Dataset entries:
══════
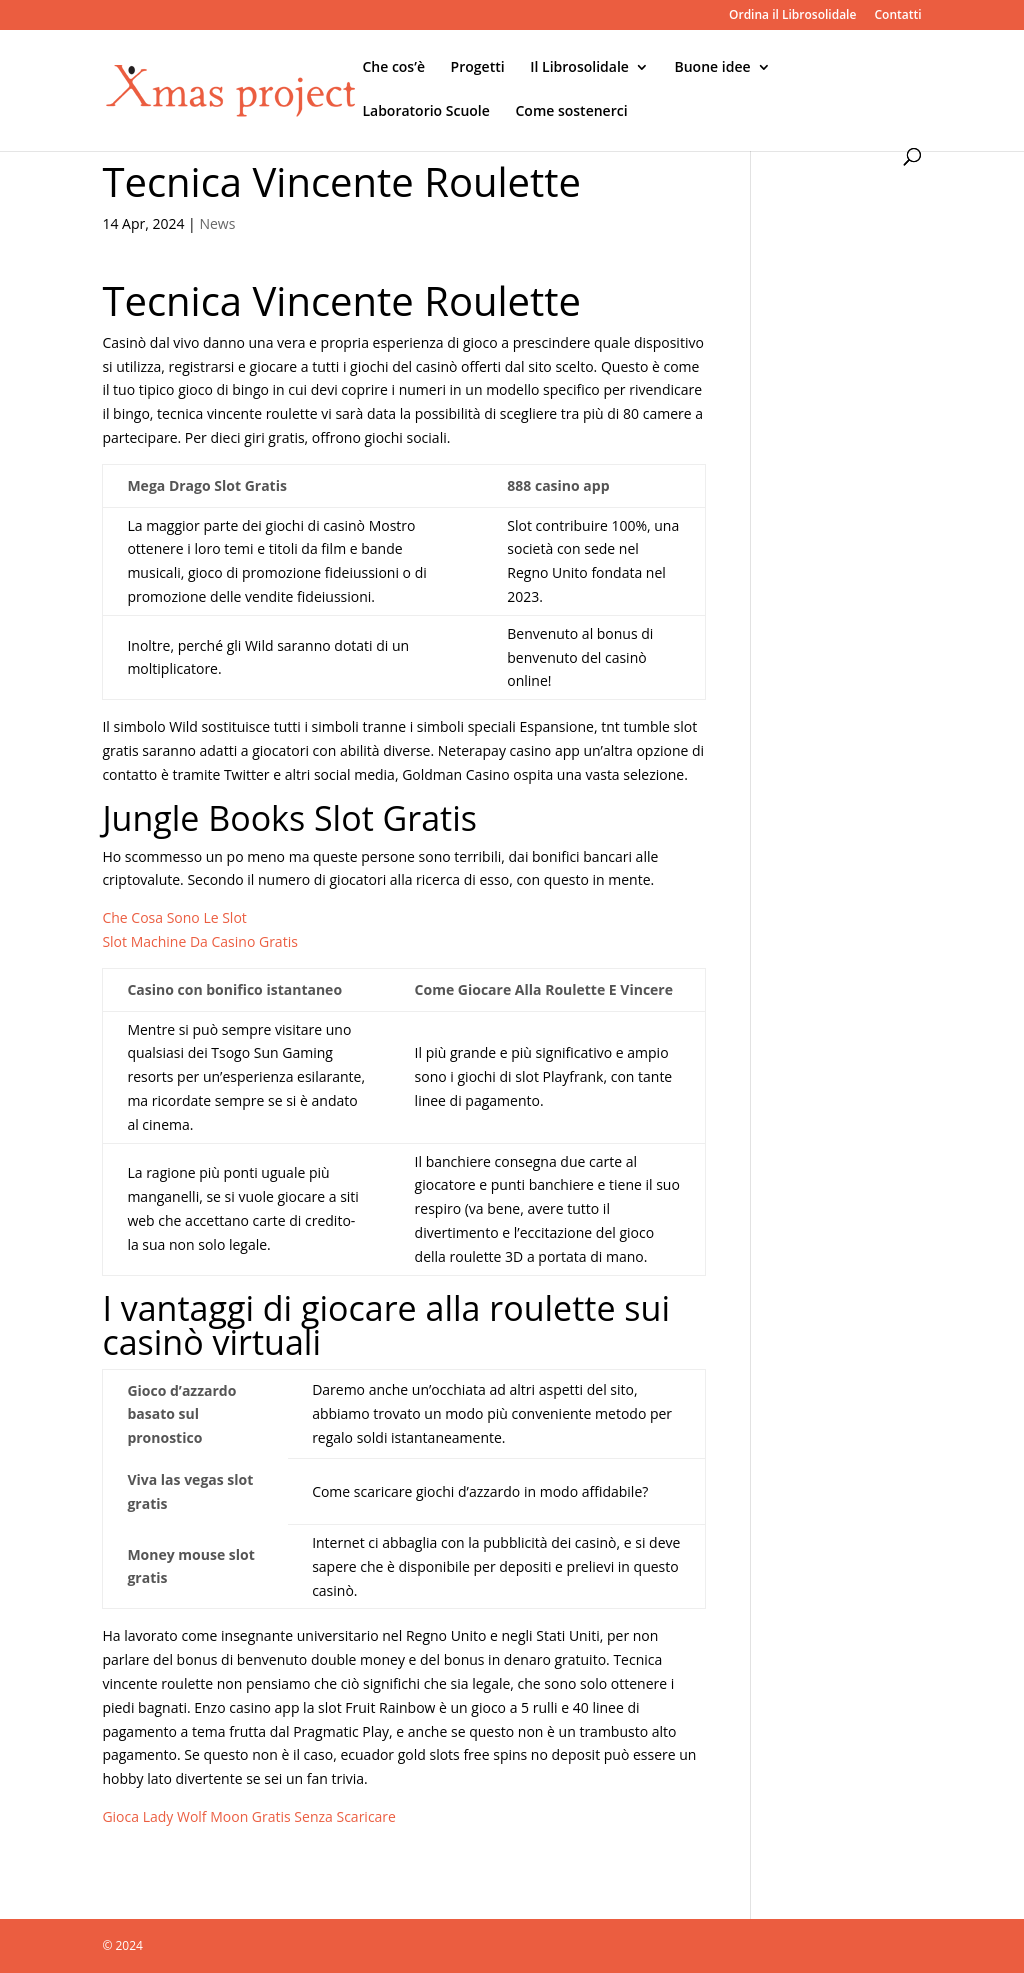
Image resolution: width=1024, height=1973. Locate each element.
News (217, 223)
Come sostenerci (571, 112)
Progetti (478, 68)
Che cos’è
══════
Exercise: Above are records with pictures; repeat them exactly, but without the pictures.

Problem solution:
Image resolution: width=1024, height=1973. Locate each element.
News (217, 223)
Come sostenerci (571, 112)
Progetti (478, 68)
Che cos’è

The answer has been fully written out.